───── Extracted records ─────

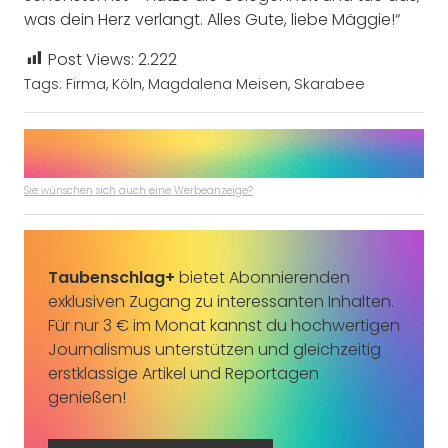
was dein Herz verlangt. Alles Gute, liebe Mäggie!“
Post Views:
2.222
Tags:
Firma
,
Köln
,
Magdalena Meisen
,
Skarabee
Sie wünschen sich auch eine Werbeanzeige?
Taubenschlag+
bietet Abonnierenden
exklusiven Zugang zu interessanten Inhalten.
Für nur 3 € im Monat kannst du hochwertigen
Journalismus unterstützen und gleichzeitig
erstklassige Artikel und Reportagen
genießen!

─────

- [What to produce]: What is needed is the exact run of lines from the start of the data through the line with "Für nur 3 € im Monat kannst du hochwertigen", both ends included, minus the pictures.

- [Response area]:
was dein Herz verlangt. Alles Gute, liebe Mäggie!“
Post Views:
2.222
Tags:
Firma
,
Köln
,
Magdalena Meisen
,
Skarabee
Sie wünschen sich auch eine Werbeanzeige?
Taubenschlag+
bietet Abonnierenden
exklusiven Zugang zu interessanten Inhalten.
Für nur 3 € im Monat kannst du hochwertigen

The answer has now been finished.